● DIRECTIONS
Word for word, transcribe the listing that follows, minus any pictures.

[THE DATA Boundary: Start]

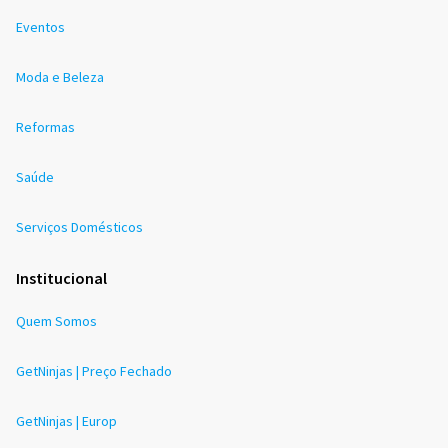
Eventos
Moda e Beleza
Reformas
Saúde
Serviços Domésticos
Institucional
Quem Somos
GetNinjas | Preço Fechado
GetNinjas | Europ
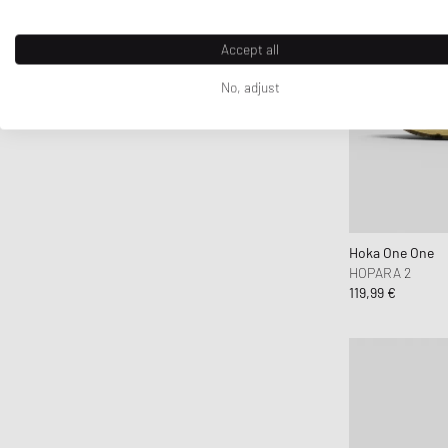
crocs
D1 Milano
Accept all
Daily Paper
No, adjust
DICKIES
DIEMME
Diesel
Dime MTL
Dr.Martens
Drôle de Monsieur
Hoka One One
Duke & Dexter
HOPARA 2
119,99 €
Edmmond Studios
Edwin
Elmer by Swany
Fanatics
FC St. Pauli
Fear of God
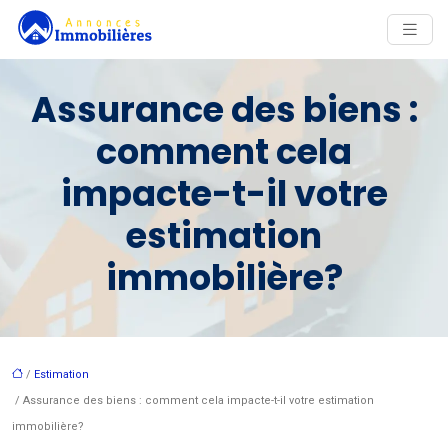
Assurance des biens :
comment cela
impacte-t-il votre
estimation
immobilière?
/
Estimation
/ Assurance des biens : comment cela impacte-t-il votre estimation
immobilière?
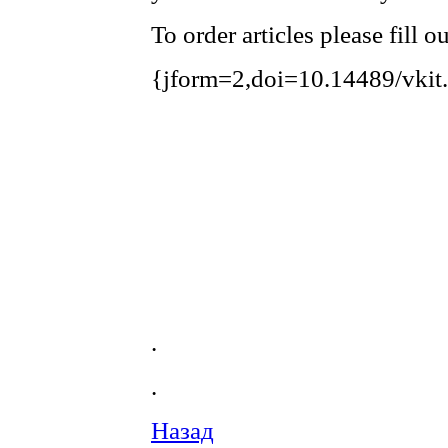
To order articles please fill 
{jform=2,doi=10.14489/vkit
.
.
Назад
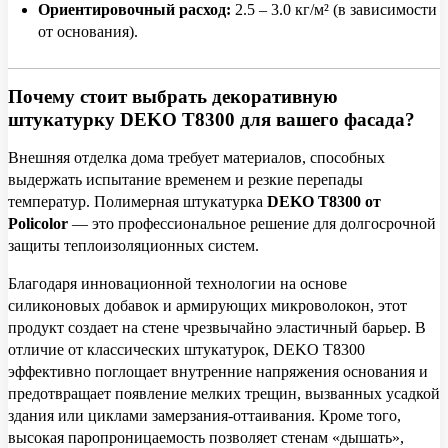
Ориентировочный расход:
2.5 – 3.0 кг/м² (в зависимости
от основания).
Почему стоит выбрать декоративную
штукатурку DEKO T8300 для вашего фасада?
Внешняя отделка дома требует материалов, способных
выдержать испытание временем и резкие перепады
температур. Полимерная штукатурка
DEKO T8300 от
Policolor
— это профессиональное решение для долгосрочной
защиты теплоизоляционных систем.
Благодаря инновационной технологии на основе
силиконовых добавок и армирующих микроволокон, этот
продукт создает на стене чрезвычайно эластичный барьер. В
отличие от классических штукатурок, DEKO T8300
эффективно поглощает внутренние напряжения основания и
предотвращает появление мелких трещин, вызванных усадкой
здания или циклами замерзания-оттаивания. Кроме того,
высокая паропроницаемость позволяет стенам «дышать»,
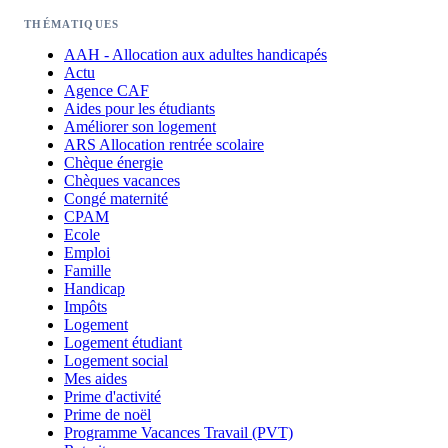
THÉMATIQUES
AAH - Allocation aux adultes handicapés
Actu
Agence CAF
Aides pour les étudiants
Améliorer son logement
ARS Allocation rentrée scolaire
Chèque énergie
Chèques vacances
Congé maternité
CPAM
Ecole
Emploi
Famille
Handicap
Impôts
Logement
Logement étudiant
Logement social
Mes aides
Prime d'activité
Prime de noël
Programme Vacances Travail (PVT)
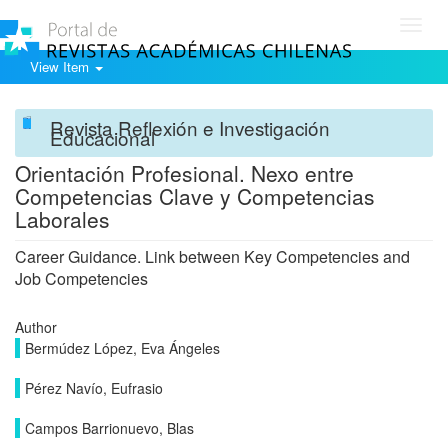
Toggl
navig
View Item
Revista Reflexión e Investigación
Educacional
Orientación Profesional. Nexo entre
Competencias Clave y Competencias
Laborales
Career Guidance. Link between Key Competencies and
Job Competencies
Author
Bermúdez López, Eva Ángeles
Pérez Navío, Eufrasio
Campos Barrionuevo, Blas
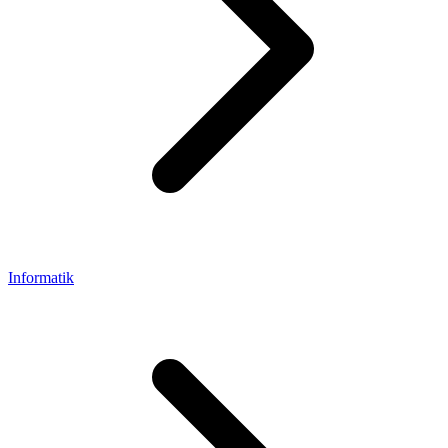
Informatik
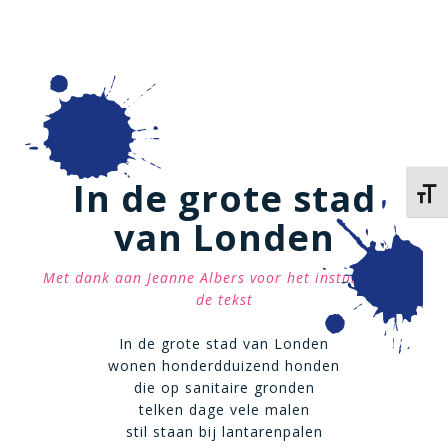
In de grote stad
Kies 
van Londen
Met dank aan Jeanne Albers voor het insturen van
de tekst
In de grote stad van Londen
wonen honderdduizend honden
die op sanitaire gronden
telken dage vele malen
stil staan bij lantarenpalen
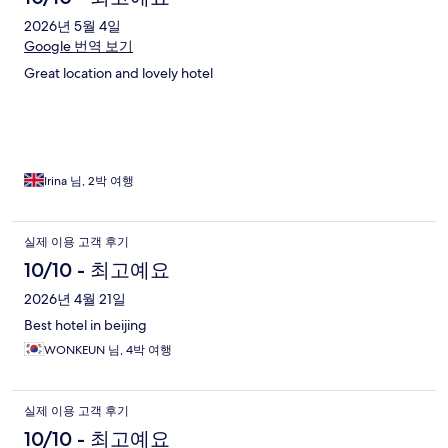
2026년 5월 4일
Google 번역 보기
Great location and lovely hotel
Irina 님, 2박 여행
실제 이용 고객 후기
10/10 - 최고예요
2026년 4월 21일
Best hotel in beijing
WONKEUN 님, 4박 여행
실제 이용 고객 후기
10/10 - 최고예요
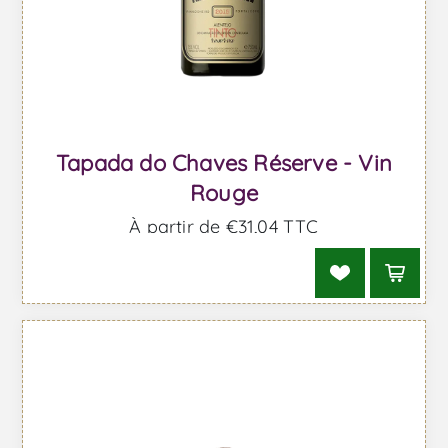
Tapada do Chaves Réserve - Vin
Rouge
À partir de €31,04 TTC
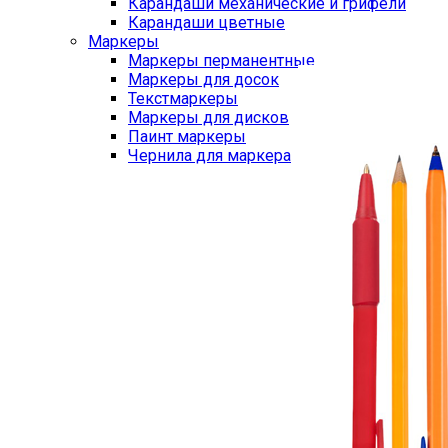
Карандаши механические и грифели
Карандаши цветные
Маркеры
Маркеры перманентные
Маркеры для досок
Текстмаркеры
Маркеры для дисков
Паинт маркеры
Чернила для маркера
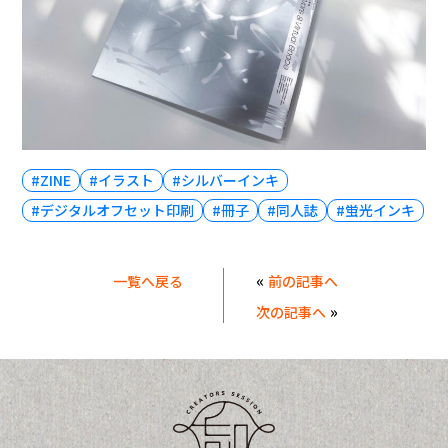
#ZINE
#イラスト
#シルバーインキ
#デジタルオフセット印刷
#冊子
#同人誌
#蛍光インキ
«
一覧へ戻る
前の記事へ
»
次の記事へ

[THE DATA Boundary: End]

● TASK OUTPUT
Eventos
Moda e Beleza
Reformas
Saúde
Serviços Domésticos
Institucional
Quem Somos
GetNinjas | Preço Fechado
GetNinjas | Europ
crocs
D1 Milano
Accept all
Daily Paper
No, adjust
DICKIES
DIEMME
Diesel
Dime MTL
Dr.Martens
Drôle de Monsieur
Hoka One One
Duke & Dexter
HOPARA 2
119,99 €
Edmmond Studios
Edwin
Elmer by Swany
Fanatics
FC St. Pauli
Fear of God
Assurance des biens :
comment cela
impacte-t-il votre
estimation
immobilière?
/
Estimation
/ Assurance des biens : comment cela impacte-t-il votre estimation
immobilière?
To order articles please fill 
{jform=2,doi=10.14489/vkit
.
.
Назад
Ориентировочный расход:
2.5 – 3.0 кг/м² (в зависимости
от основания).
Почему стоит выбрать декоративную
штукатурку DEKO T8300 для вашего фасада?
Внешняя отделка дома требует материалов, способных
выдержать испытание временем и резкие перепады
температур. Полимерная штукатурка
DEKO T8300 от
Policolor
— это профессиональное решение для долгосрочной
защиты теплоизоляционных систем.
Благодаря инновационной технологии на основе
силиконовых добавок и армирующих микроволокон, этот
продукт создает на стене чрезвычайно эластичный барьер. В
отличие от классических штукатурок, DEKO T8300
эффективно поглощает внутренние напряжения основания и
предотвращает появление мелких трещин, вызванных усадкой
здания или циклами замерзания-оттаивания. Кроме того,
высокая паропроницаемость позволяет стенам «дышать»,
THÉMATIQUES
AAH - Allocation aux adultes handicapés
Actu
Agence CAF
Aides pour les étudiants
Améliorer son logement
ARS Allocation rentrée scolaire
Chèque énergie
Chèques vacances
Congé maternité
CPAM
Ecole
Emploi
Famille
Handicap
Impôts
Logement
Logement étudiant
Logement social
Mes aides
Prime d'activité
Prime de noël
Programme Vacances Travail (PVT)
Toggl
navig
View Item
Revista Reflexión e Investigación
Educacional
Orientación Profesional. Nexo entre
Competencias Clave y Competencias
Laborales
Career Guidance. Link between Key Competencies and
Job Competencies
Author
Bermúdez López, Eva Ángeles
Pérez Navío, Eufrasio
Campos Barrionuevo, Blas
Informatik
In de grote stad
Kies 
van Londen
Met dank aan Jeanne Albers voor het insturen van
de tekst
In de grote stad van Londen
wonen honderdduizend honden
die op sanitaire gronden
telken dage vele malen
stil staan bij lantarenpalen
2026년 5월 4일
Google 번역 보기
Great location and lovely hotel
Irina 님, 2박 여행
실제 이용 고객 후기
10/10 - 최고예요
2026년 4월 21일
Best hotel in beijing
WONKEUN 님, 4박 여행
실제 이용 고객 후기
10/10 - 최고예요
Tapada do Chaves Réserve - Vin
Rouge
À partir de €31,04 TTC
Карандаши механические и грифели
Карандаши цветные
Маркеры
Маркеры перманентные
Маркеры для досок
Текстмаркеры
Маркеры для дисков
Паинт маркеры
Чернила для маркера
#ZINE
#イラスト
#シルバーインキ
#デジタルオフセット印刷
#冊子
#同人誌
#蛍光インキ
«
一覧へ戻る
前の記事へ
»
次の記事へ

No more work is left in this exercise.